▶ Your goal:
Look below for the line with "(interagency/internal reports)". Retype it and every line after it to the end, exactly, but leave out the pictures.
====== Material for this exercise
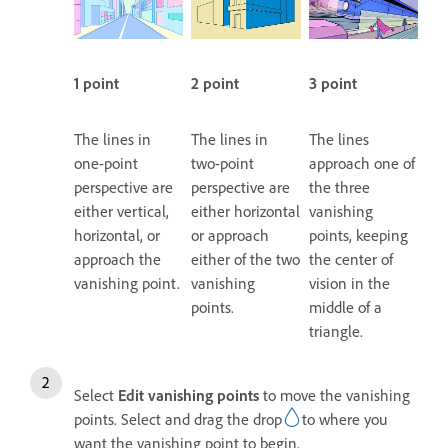
1 point
2 point
3 point
The lines in
The lines in
The lines
one-point
two-point
approach one of
perspective are
perspective are
the three
either vertical,
either horizontal
vanishing
horizontal, or
or approach
points, keeping
approach the
either of the two
the center of
vanishing point.
vanishing
vision in the
points.
middle of a
triangle.
Select
Edit vanishing points
to move the vanishing
points. Select and drag the drop
to where you
want the vanishing point to begin.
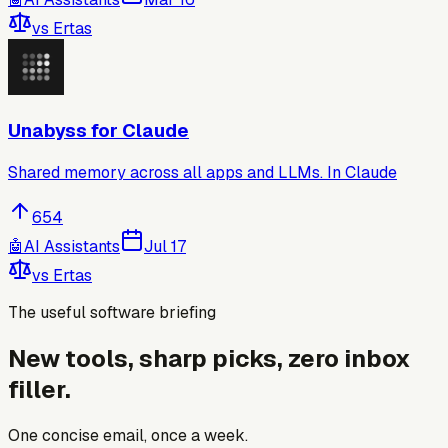
vs
Ertas
Unabyss for Claude
Shared memory across all apps and LLMs. In Claude
654
🤖
AI Assistants
Jul 17
vs
Ertas
The useful software briefing
New tools, sharp picks, zero inbox
filler.
One concise email, once a week.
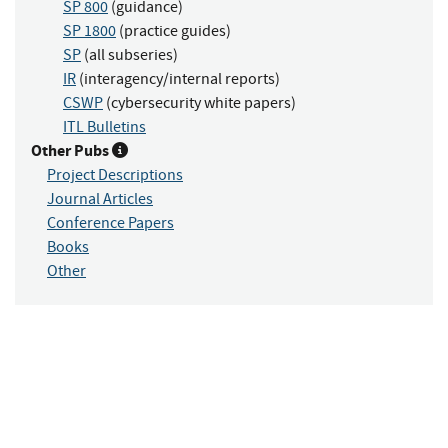
SP 800
(guidance)
SP 1800
(practice guides)
SP
(all subseries)
IR
(interagency/internal reports)
CSWP
(cybersecurity white papers)
ITL Bulletins
Other Pubs
Project Descriptions
Journal Articles
Conference Papers
Books
Other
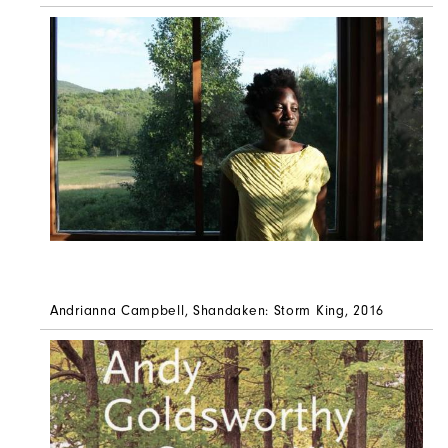
Andrianna Campbell, Shandaken: Storm King, 2016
============
▶ Solution:
(interagency/internal reports)
CSWP
(cybersecurity white papers)
ITL Bulletins
Other Pubs
Project Descriptions
Journal Articles
Conference Papers
Books
Other
Andrianna Campbell, Shandaken: Storm King, 2016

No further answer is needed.